Jovem Pan – Não haverá, então, desoneração para a indústria brasileira?

Ministro – Sempre haverá a possibilidade de conversar e discutir. Agora, lembre-se só de uma coisa: o câmbio real no Brasil nos últimos dois anos se depreciou entre 40 e 50%. Isso significa que toda a indústria doméstica passou a ficar mais protegida, no sentido de que ficou muito mais caro o produto importado expresso em termos de reais, e toda a indústria brasileira passou a ficar mais competitiva internacionalmente com o câmbio desvalorizado, depreciado como ficou. Portanto, isso deve ser levado em conta nessa discussão. E, se me permite, já que falei em câmbio, só para lembrar mais uma vez que, a exemplo do que eu disse em inúmeras ocasiões lá quando ele chegou a 2,23, como chegou no início de 99, e depois superando os 2 em outros momentos, o que importa são os fundamentos da economia brasileira, porque nosso câmbio é flutuante: assim como ele se deprecia, ele também se aprecia.
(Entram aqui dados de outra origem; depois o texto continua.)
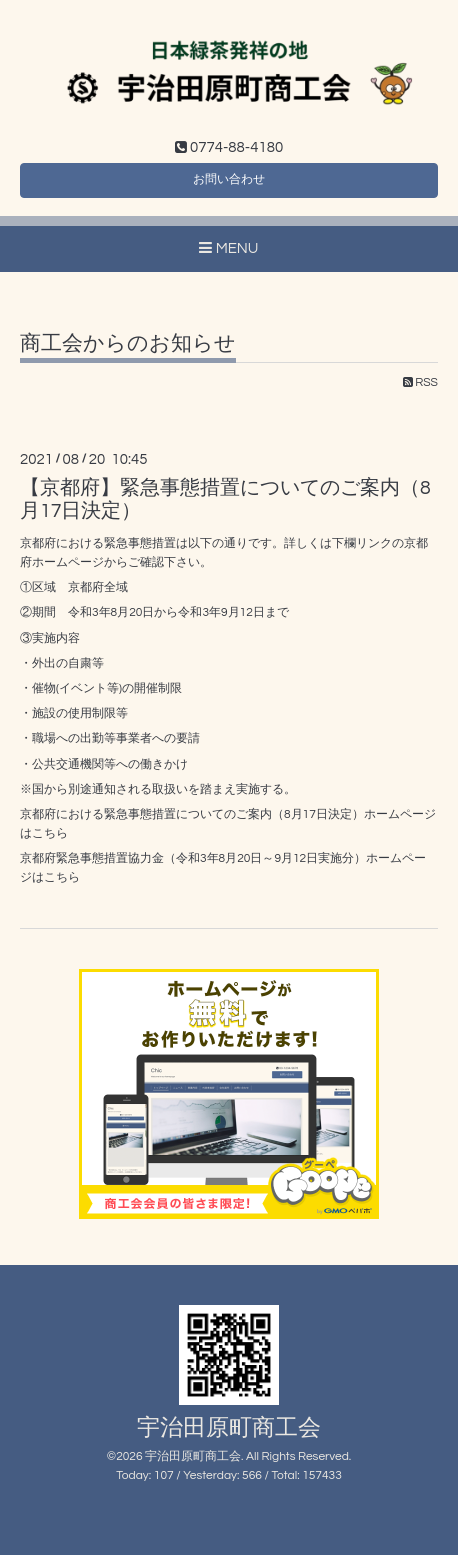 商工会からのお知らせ (128, 343)
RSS (420, 382)
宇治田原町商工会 (229, 1428)
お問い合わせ (229, 179) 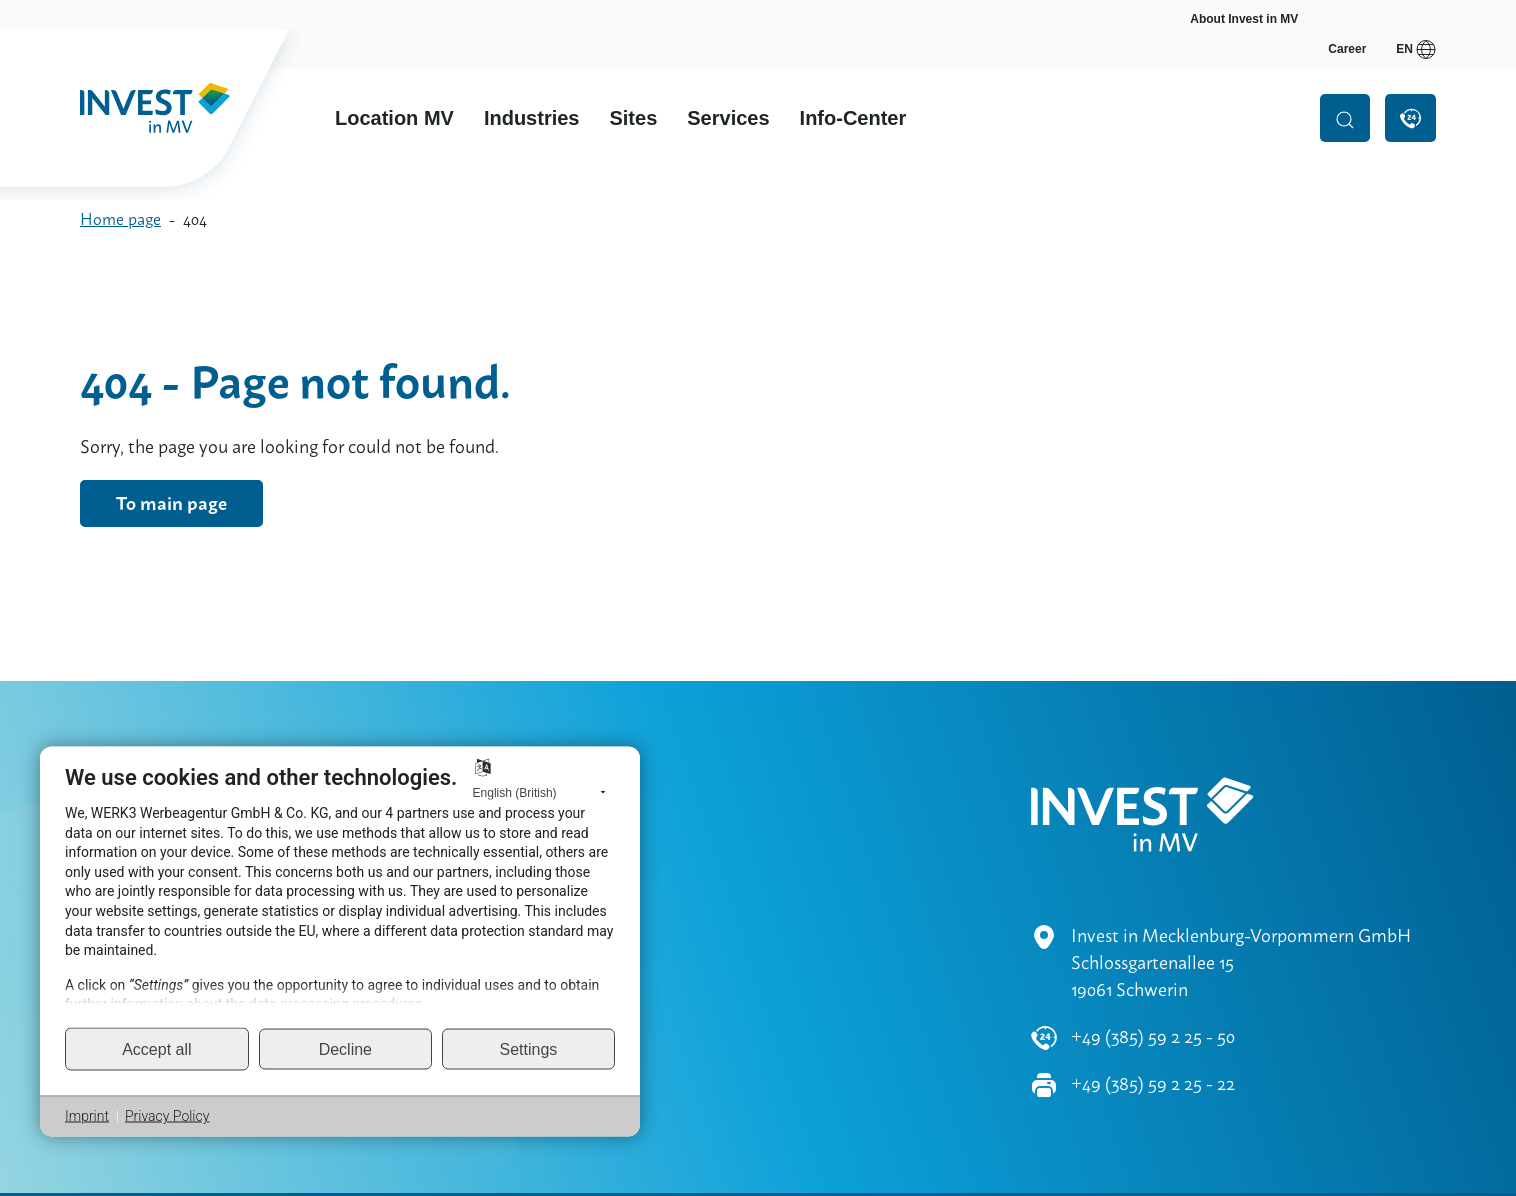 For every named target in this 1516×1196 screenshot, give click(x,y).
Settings (529, 1048)
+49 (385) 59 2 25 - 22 (1153, 1025)
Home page (120, 219)
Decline (345, 1048)
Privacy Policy (167, 1116)
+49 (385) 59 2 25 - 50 (1153, 978)
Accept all (156, 1048)
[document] (340, 895)
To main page (171, 503)
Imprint (87, 1116)
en (1416, 19) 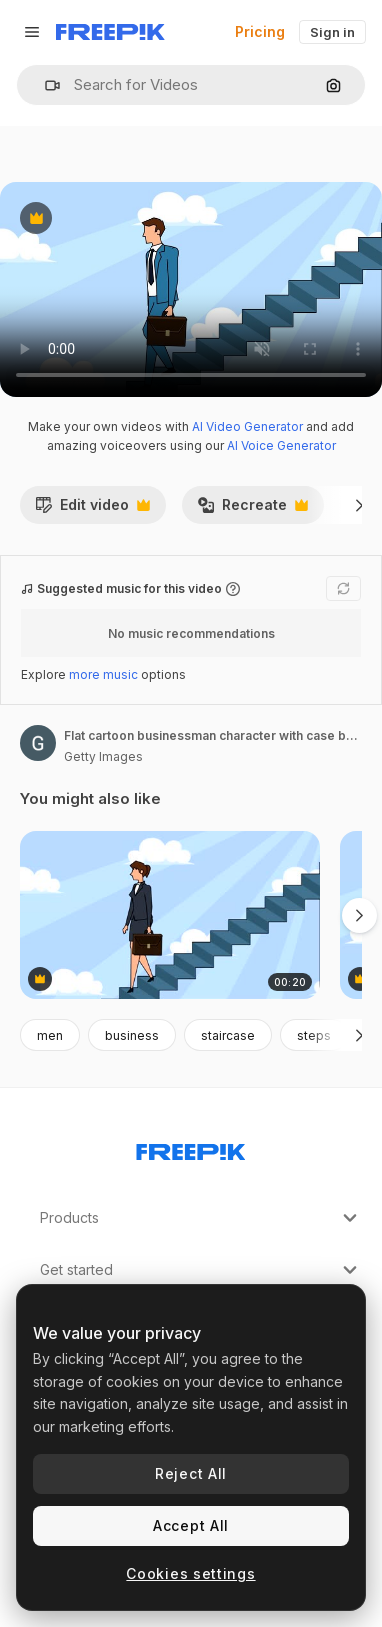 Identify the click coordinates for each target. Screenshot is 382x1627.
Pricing (260, 31)
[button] (44, 85)
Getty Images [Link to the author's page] (103, 756)
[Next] (359, 505)
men (50, 1035)
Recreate (252, 510)
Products (201, 1218)
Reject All (191, 1473)
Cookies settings (190, 1573)
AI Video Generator (247, 426)
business (132, 1035)
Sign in (332, 32)
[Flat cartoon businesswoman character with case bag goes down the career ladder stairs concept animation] (170, 915)
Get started (201, 1270)
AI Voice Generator (281, 445)
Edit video (92, 510)
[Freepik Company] (191, 1148)
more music (103, 674)
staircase (228, 1035)
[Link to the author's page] (38, 743)
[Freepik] (110, 32)
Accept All (191, 1525) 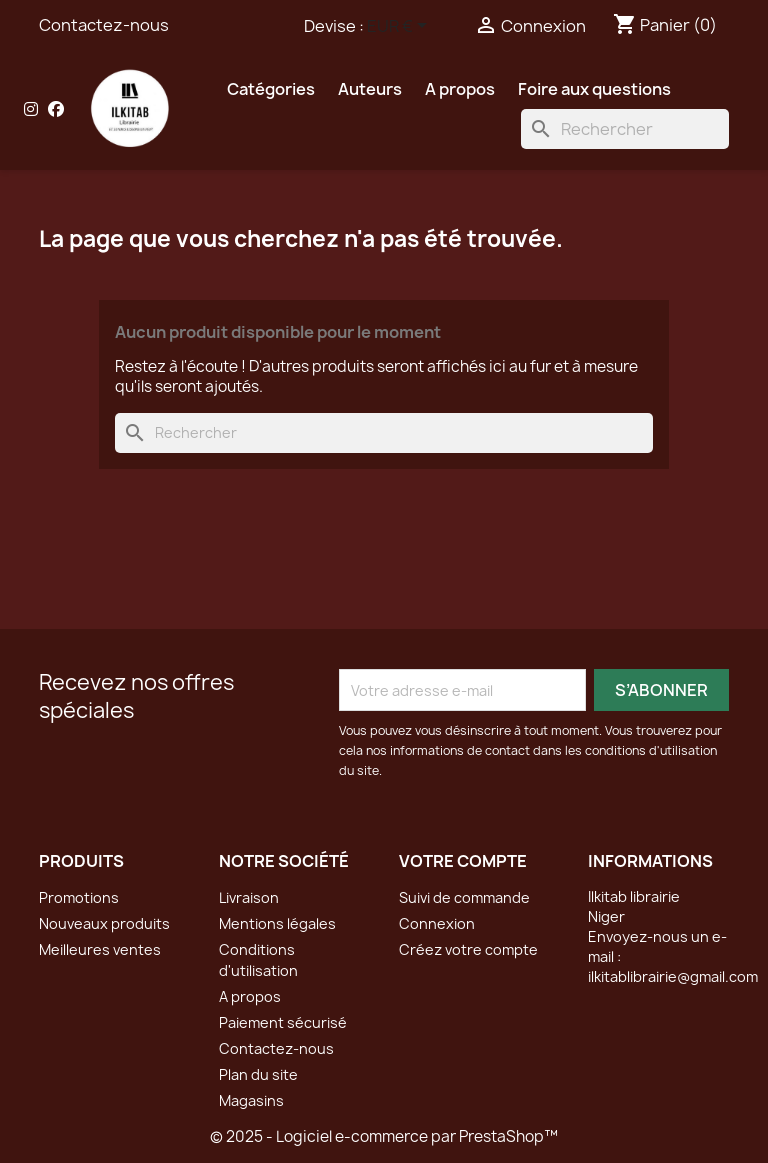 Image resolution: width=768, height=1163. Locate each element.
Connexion (437, 923)
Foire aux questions (594, 89)
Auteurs (370, 89)
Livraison (249, 897)
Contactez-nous (104, 25)
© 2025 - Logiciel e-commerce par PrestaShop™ (384, 1136)
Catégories (271, 89)
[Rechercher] (625, 129)
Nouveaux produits (104, 923)
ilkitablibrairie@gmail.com (673, 976)
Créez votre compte (468, 949)
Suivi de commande (464, 897)
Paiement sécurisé (283, 1022)
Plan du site (258, 1074)
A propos (460, 89)
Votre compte (463, 861)
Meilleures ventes (100, 949)
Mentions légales (277, 923)
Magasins (251, 1100)
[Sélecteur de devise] (400, 27)
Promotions (79, 897) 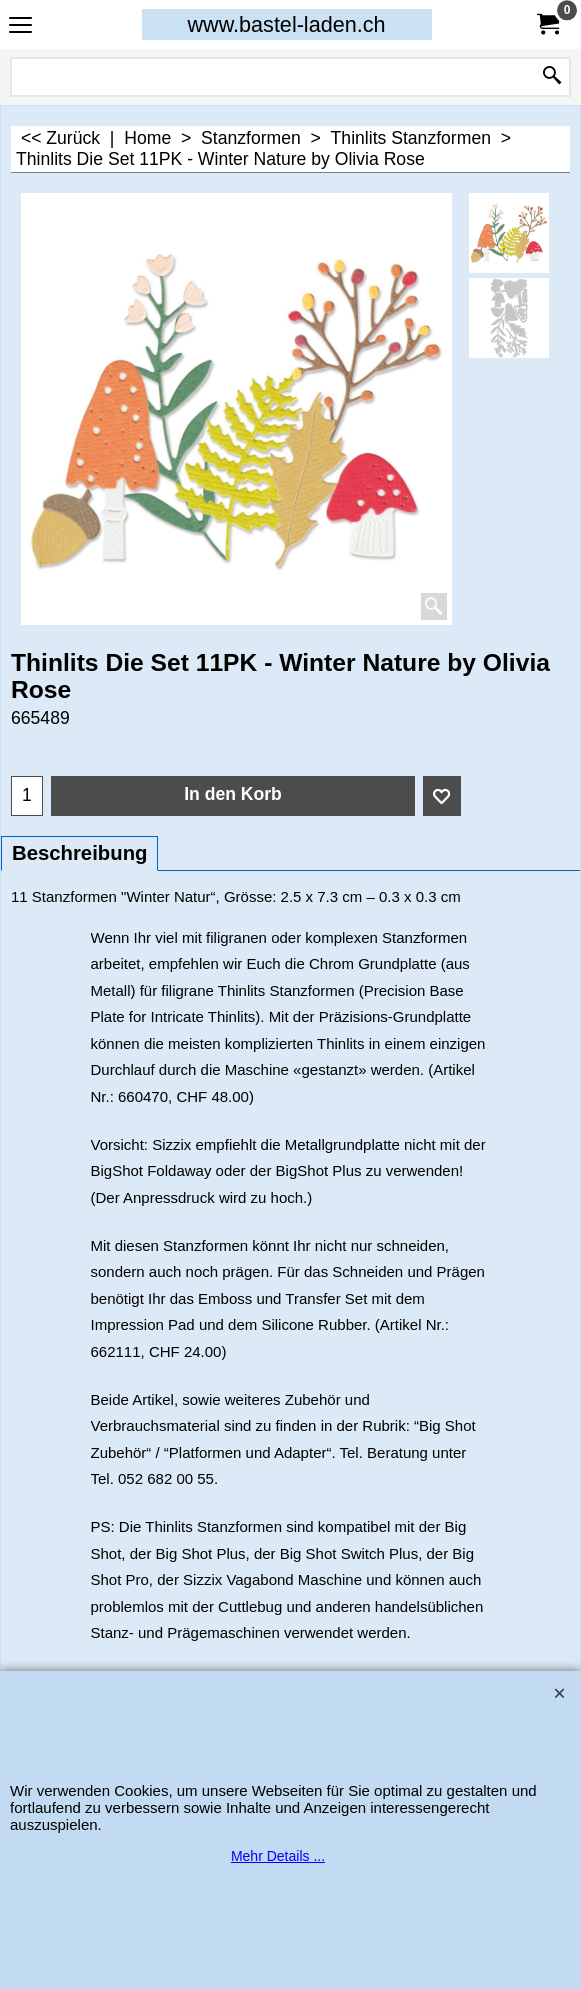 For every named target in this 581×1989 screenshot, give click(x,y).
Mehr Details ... (278, 1856)
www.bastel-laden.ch (286, 24)
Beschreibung (79, 853) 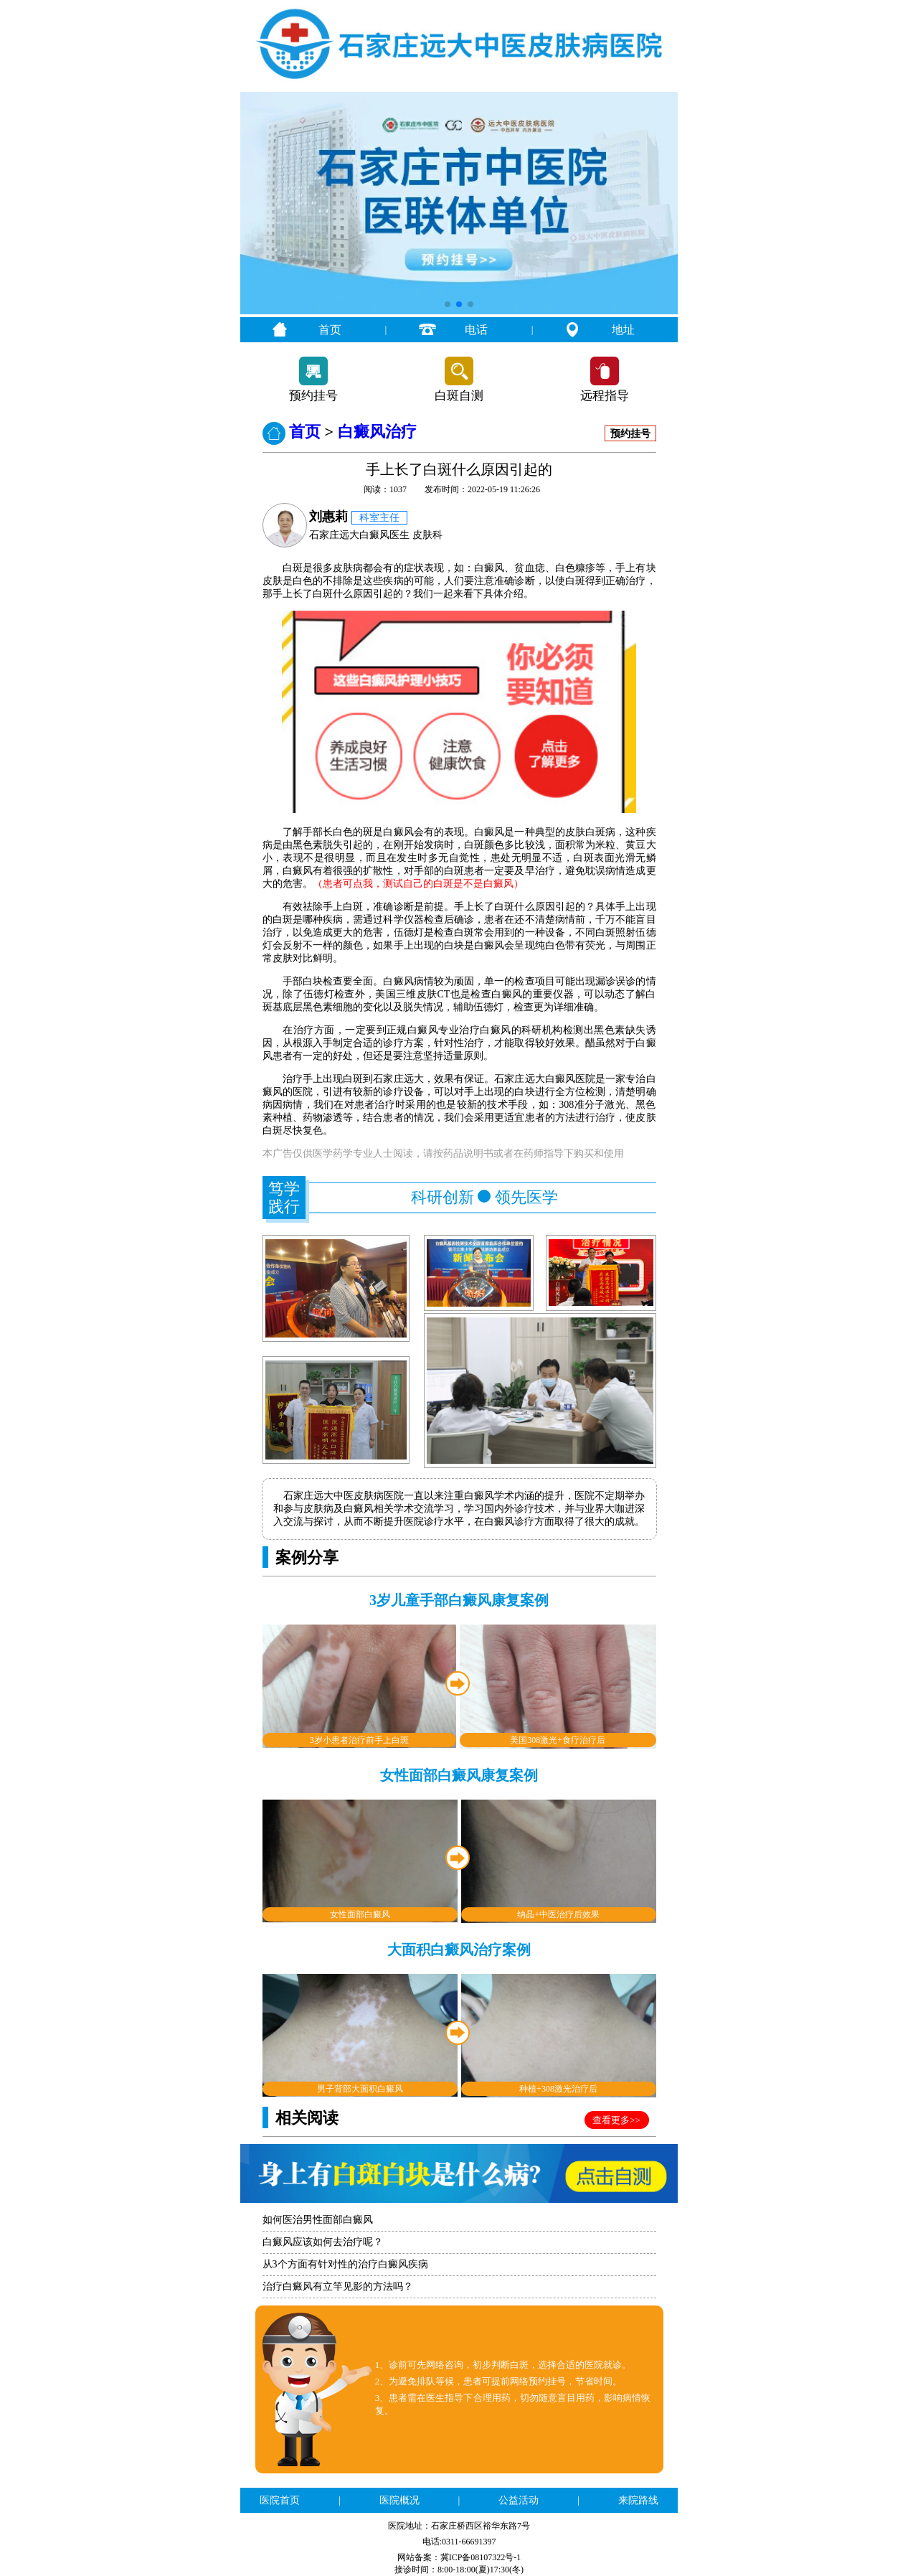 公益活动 (518, 2500)
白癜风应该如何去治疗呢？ (322, 2242)
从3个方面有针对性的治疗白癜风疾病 (345, 2264)
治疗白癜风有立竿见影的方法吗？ (337, 2286)
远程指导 (604, 396)
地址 (623, 330)
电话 (476, 330)
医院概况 (399, 2500)
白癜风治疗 (377, 432)
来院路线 (638, 2500)
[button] (447, 304)
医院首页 (280, 2500)
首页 (329, 330)
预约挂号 (313, 396)
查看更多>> (616, 2120)
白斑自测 (459, 396)
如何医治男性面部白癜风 (317, 2219) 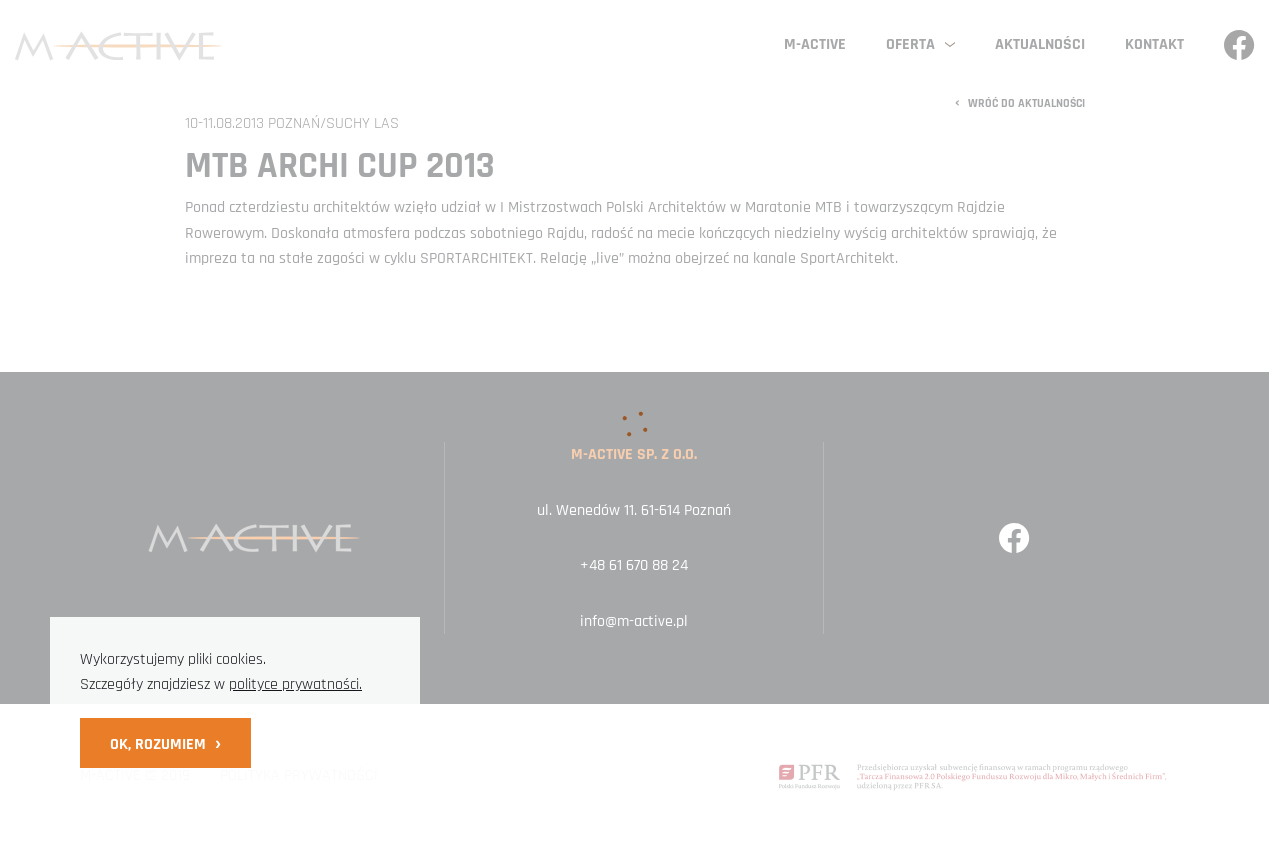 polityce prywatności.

E não há nenhuma razão hoje no Brasil, olhando os fundamentos, para se eliminar a possibilidade de uma apreciação dos níveis mais altos a que ele chega em momentos de maior agitação, do tipo que tivemos nos últimos dias.

Jovem Pan – Ministro, muito obrigado pela sua entrevista, lembrando a sua informação de que, quando o presidente anunciou, estava faltando ainda alguns dias para o fechamento do mês, a redução do preço na refinaria da gasolina será em torno de 5,5% e não de 5,4%. Essa é a informação do ministro Pedro Malan, dada nesta entrevista à reportagem do Jornal da Manhã da Jovem Pan. Ministro, muito obrigado e bom dia ao senhor.

Ministro – Muito obrigado e bom dia a você e a todos os ouvintes da Jovem Pan.